El ciudadano medio global ha salido especialmente bien parado [de la globalización], pero no así el votante medio del Primer Mundo: la media de ingresos de los hombres en edad laboral en Estados Unidos se ha estancado, increíblemente, durante los últimos cincuenta años. En Reino Unido, la última década ha sido la peor de los dos últimos siglos en cuanto a crecimiento de los salarios se refiere.
Pero la tesis del libro no es la de los perdedores de la globalización: Lizoain aporta datos interesantes que desmontan la idea de que fueron los votantes pobres y desclasados los que dieron un golpe en la mesa y votaron a Trump y el Brexit. Las elites de derechas tienen una gran responsabilidad en el surgimiento de la ultraderecha antiestablishment, al explotar el resentimiento y victimismo de una población que siente que ha perdido el control.

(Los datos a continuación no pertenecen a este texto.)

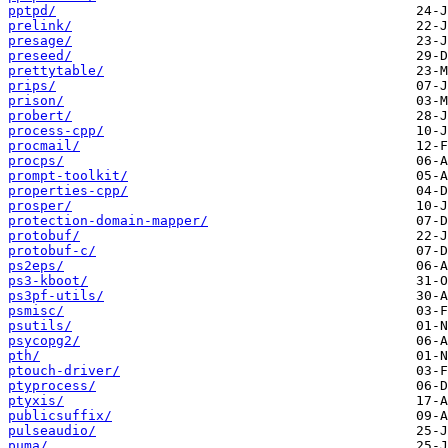
pptpd/
prelink/
presage/
preseed/
prettytable/
prips/
prison/
probert/
process-cpp/
procmail/
procps/
prompt-toolkit/
properties-cpp/
prosper/
protection-domain-mapper/
protobuf/
protobuf-c/
ps2eps/
ps3-kboot/
ps3pf-utils/
psmisc/
psutils/
psycopg2/
pth/
ptouch-driver/
ptyprocess/
ptyxis/
publicsuffix/
pulseaudio/
puma/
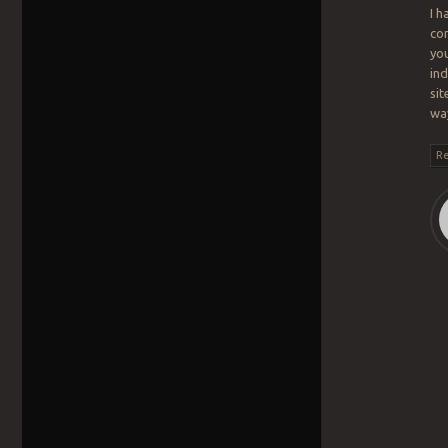
I h
co
you
ind
sit
wa
Re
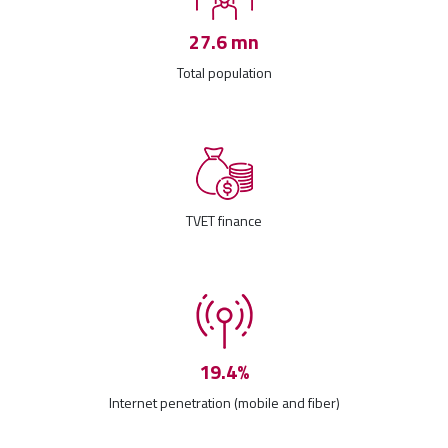
27.6 mn
Total population
TVET finance
19.4%
Internet penetration (mobile and fiber)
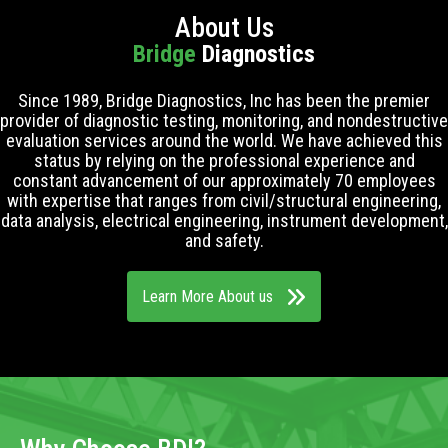
About Us
Bridge
Diagnostics
Since 1989, Bridge Diagnostics, Inc has been the premier
provider of diagnostic testing, monitoring, and nondestructive
evaluation services around the world. We have achieved this
status by relying on the professional experience and
constant advancement of our approximately 70 employees
with expertise that ranges from civil/structural engineering,
data analysis, electrical engineering, instrument development,
and safety.
Learn More About us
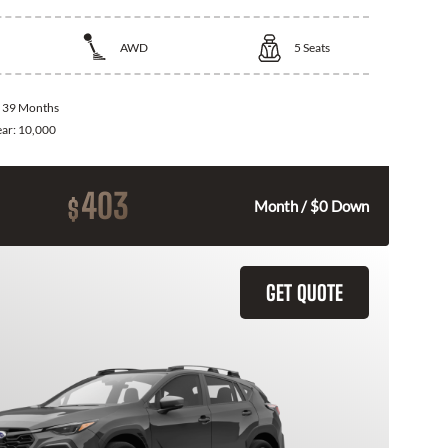
AWD
5
Seats
:
39 Months
ear:
10,000
403
$
Month / $0 Down
GET QUOTE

A Lizoain, que estudió en Harvard y en la London School of Economics y fue asesor económico de la Generalitat de Cataluña, también le preocupa un capitalismo sin crecimiento: “Mantener el ritmo de crecimiento se hace más difícil cuanto más rico se es, porque se necesita producir cada vez más para mantener la misma tasa de crecimiento.” “Se ha puesto en marcha un círculo vicioso en el que el crecimiento lento conduce a una mayor desigualdad y en el que una mayor desigualdad conduce a un crecimiento más lento.” Pero quizá lo más interesante de El fin del primer mundo es su análisis de la precariedad, y su intento por acabar con la idea de que la seguridad económica no debería depender solo del empleo: “Es necesario cortar definitivamente el vínculo que relaciona el empleo remunerado con la seguridad económica: el primero nunca será suficiente para garantizar lo segundo. Subir los salarios mínimos sería positivo, pero insuficiente. Se necesitarán, por lo tanto, mecanismos de redistribución más generosos para ayudar a proteger a los trabajadores.” Lizoain defiende una renta básica y no está de acuerdo con la idea de la izquierda ortodoxa de que el trabajo es la única herramienta de emancipación, autoestima y construcción de identidad.

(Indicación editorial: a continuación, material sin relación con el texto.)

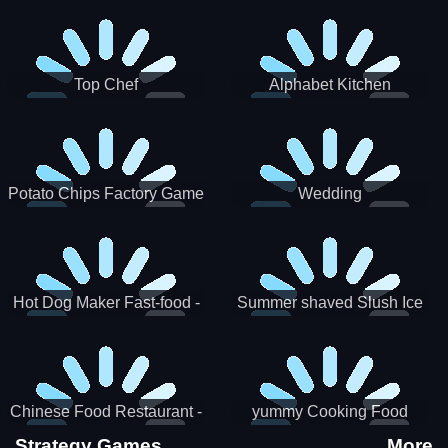
Puzzle
Top Chef
Alphabet Kitchen
Potato Chips Factory Game
Wedding
Hot Dog Maker Fast-food -
Summer shaved Slush Ice
jeu de cuisine
Candy cone maker
Chinese Food Restaurant -
yummy Cooking Food
Lunar New Year Party
Strategy Games
More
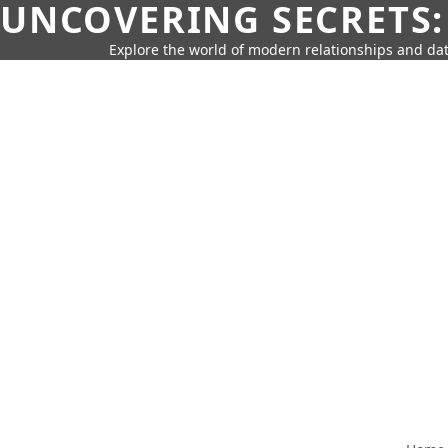
UNCOVERING SECRETS:
Explore the world of modern relationships and dat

Sin embargo, a veces cae en clichés o tropos sobre la riqueza y los ricos (la idea de Balzac de que detrás de toda riqueza hay un gran crimen), realiza una especie de expiación por los pecados del hombre blanco, e intenta demostrar constantemente, a través de una retórica agresiva, que está en el lado bueno de la historia, desde donde señala a los enemigos del progreso. Son minucias que no empañan un libro lleno de datos interesantes y herramientas para un cambio inclusivo: Lizoain defiende una coalición amplia para luchar contra amenazas existenciales como el cambio climático, que no tienen que ver con las ideologías.

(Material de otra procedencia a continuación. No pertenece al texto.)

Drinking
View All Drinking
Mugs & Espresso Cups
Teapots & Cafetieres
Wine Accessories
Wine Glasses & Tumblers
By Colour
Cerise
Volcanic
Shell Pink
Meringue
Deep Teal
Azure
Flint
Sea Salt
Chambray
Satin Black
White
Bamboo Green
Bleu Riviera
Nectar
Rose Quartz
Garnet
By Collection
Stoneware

Estamos en una época conservadora. La izquierda también: busca conservar los logros del pasado, que ahora están en peligro. Los sindicatos y partidos tradicionales de izquierda, especialmente en España, no han afrontado con seriedad los retos de la revolución tecnológica, la robotización, el capitalismo poscrecimiento. Los libros de Nachtwey y Lizoain aportan ideas y análisis frescos para afrontar estos retos sin caer en la nostalgia o en recetas fracasadas.
Ricardo Dudda (Madrid, 1992) es periodista y miembro de la redacción de Letras Libres. Es autor de 'Mi padre alemán' (Libros del Asteroide, 2023).